Mr. Mitchell poses a false choice between "permanent" supply-side tax cuts and temporary Keynesian tax cuts. In addition, further tax cuts are not commensurate with current government spending. Mr. Mitchell advocates, in effect, returning to the twin deficit era of Reagan and Bush, crowding out private investment and raising long-term rates again. Read my lips: all tax cuts passed in this effort will be temporary, as federal spending obligations (especially to the military and the elderly) will once again require a bitter decade of budget-balancing.


Comment in story about American Taliban fighter needs clarification

I am quoted in your Dec. 5 article on treason charges that might be brought against John Phillip Walker Lindh, an American captured with the Taliban forces in Afghanistan ("U.S. mulling treason charges"). The article did an excellent job in describing the constitutional and legal issues related to any treason trial. However, I want to clarify one of my statements, which may have left a misimpression. The article quotes me as saying, "I don't think [two witnesses] are going to be necessary" in a trial. As I have stated previously to the media, two witnesses are required by Article III, Section 3, of the Constitution. However, as I stated in the interview, the two-witness requirement is only unnecessary when a defendant confesses in open court. Such a confession would be a real possibility as part of a plea bargain for a lesser sentence than death.
As an academic, I felt the ambiguity left by the statement should be clarified for your readers.

Shapiro professor of pubic interest law
George Washington University Law School

PETA writes, Times rolls over

A free press is a wonderful thing. Also wondrous is our individual freedom of speech to comment on activities in our society. However, your steady and continuous publication of letters to the editor from People for the Ethical Treatment of Animals (PETA) is worthy of note.
You most recently published a PETA diatribe that argued that zoos and circuses should be eliminated ("Elephants unhappy behind bars," Dec. 6).

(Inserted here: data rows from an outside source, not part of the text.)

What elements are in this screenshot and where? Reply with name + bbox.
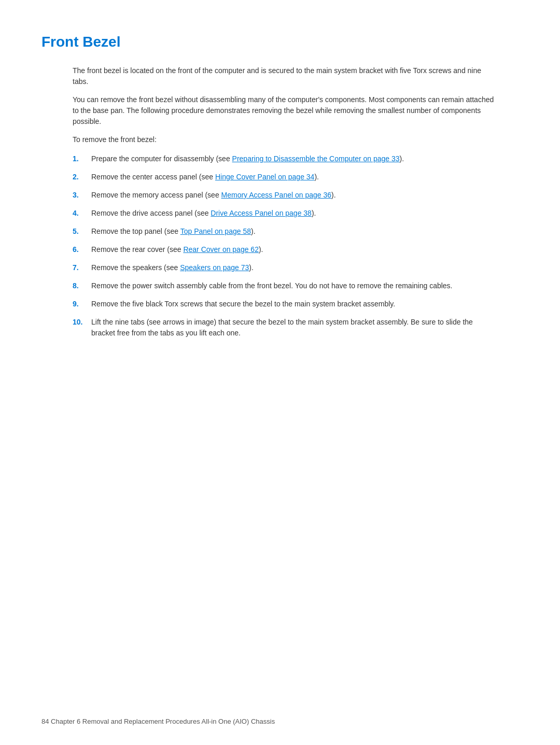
list-item: 9.Remove the five black Torx screws that… <box>73 299 498 310</box>
step-text: Remove the power switch assembly cable f… <box>91 280 498 291</box>
step-number: 5. <box>73 226 91 237</box>
list-item: 6.Remove the rear cover (see Rear Cover … <box>73 244 498 255</box>
step-text: Remove the memory access panel (see Memo… <box>91 190 498 201</box>
list-item: 7.Remove the speakers (see Speakers on p… <box>73 262 498 273</box>
step-number: 7. <box>73 262 91 273</box>
list-item: 3.Remove the memory access panel (see Me… <box>73 190 498 201</box>
page-title: Front Bezel <box>41 31 519 53</box>
step-number: 8. <box>73 280 91 291</box>
step-text: Remove the five black Torx screws that s… <box>91 299 498 310</box>
intro-paragraph-2: You can remove the front bezel without d… <box>73 94 498 127</box>
step-link[interactable]: Top Panel on page 58 <box>180 227 251 235</box>
step-text: Remove the top panel (see Top Panel on p… <box>91 226 498 237</box>
intro-paragraph-1: The front bezel is located on the front … <box>73 65 498 87</box>
step-text: Lift the nine tabs (see arrows in image)… <box>91 317 498 339</box>
step-link[interactable]: Drive Access Panel on page 38 <box>211 209 312 217</box>
step-text: Remove the center access panel (see Hing… <box>91 172 498 182</box>
document-page: Front Bezel The front bezel is located o… <box>0 0 560 745</box>
content-section: The front bezel is located on the front … <box>73 65 498 339</box>
step-link[interactable]: Memory Access Panel on page 36 <box>221 191 331 199</box>
step-link[interactable]: Speakers on page 73 <box>180 263 249 272</box>
list-item: 2.Remove the center access panel (see Hi… <box>73 172 498 182</box>
step-link[interactable]: Preparing to Disassemble the Computer on… <box>232 154 400 163</box>
step-number: 2. <box>73 172 91 182</box>
to-remove-label: To remove the front bezel: <box>73 134 498 145</box>
step-link[interactable]: Hinge Cover Panel on page 34 <box>215 173 314 181</box>
step-number: 6. <box>73 244 91 255</box>
steps-list: 1.Prepare the computer for disassembly (… <box>73 153 498 339</box>
list-item: 4.Remove the drive access panel (see Dri… <box>73 208 498 219</box>
step-text: Remove the speakers (see Speakers on pag… <box>91 262 498 273</box>
step-number: 9. <box>73 299 91 310</box>
page-footer: 84 Chapter 6 Removal and Replacement Pro… <box>41 716 275 727</box>
step-number: 1. <box>73 153 91 164</box>
step-link[interactable]: Rear Cover on page 62 <box>183 245 259 254</box>
step-number: 10. <box>73 317 91 328</box>
step-text: Remove the drive access panel (see Drive… <box>91 208 498 219</box>
step-number: 3. <box>73 190 91 201</box>
step-number: 4. <box>73 208 91 219</box>
step-text: Prepare the computer for disassembly (se… <box>91 153 498 164</box>
list-item: 8.Remove the power switch assembly cable… <box>73 280 498 291</box>
list-item: 1.Prepare the computer for disassembly (… <box>73 153 498 164</box>
list-item: 5.Remove the top panel (see Top Panel on… <box>73 226 498 237</box>
list-item: 10.Lift the nine tabs (see arrows in ima… <box>73 317 498 339</box>
step-text: Remove the rear cover (see Rear Cover on… <box>91 244 498 255</box>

Previously, PETA used your Letters section to interpret the pope's instructions to Roman Catholics regarding keeping goldfish as pets ("Blasting animals, collecting goldfish trinkets show lack of respect for life," Nov. 20). PETA's agenda and your role in that agenda should give all U.S. citizens pause for reflection.
In a free society such as ours, an individual has the right to boycott circuses and zoos. Each of us is free to avoid fur and leather products and to abstain from fish or meat in our diets. In dictatorships or socialist regimes, government decides what each of us can or cannot do.
PETA and its sister organizations intend to use government fiats to eliminate fishing, hunting, animal husbandry, pets, farms, suburbs, rural lifestyles and a long list of other American traditions and freedoms. Your role in this campaign is curious, given your editorial page's espousal of traditional constitutional principles, and it is repugnant to those millions targeted by the animal rights campaign, which endeavors to give legal rights to animals and, ultimately, to treat U.S. citizens as pets of the state.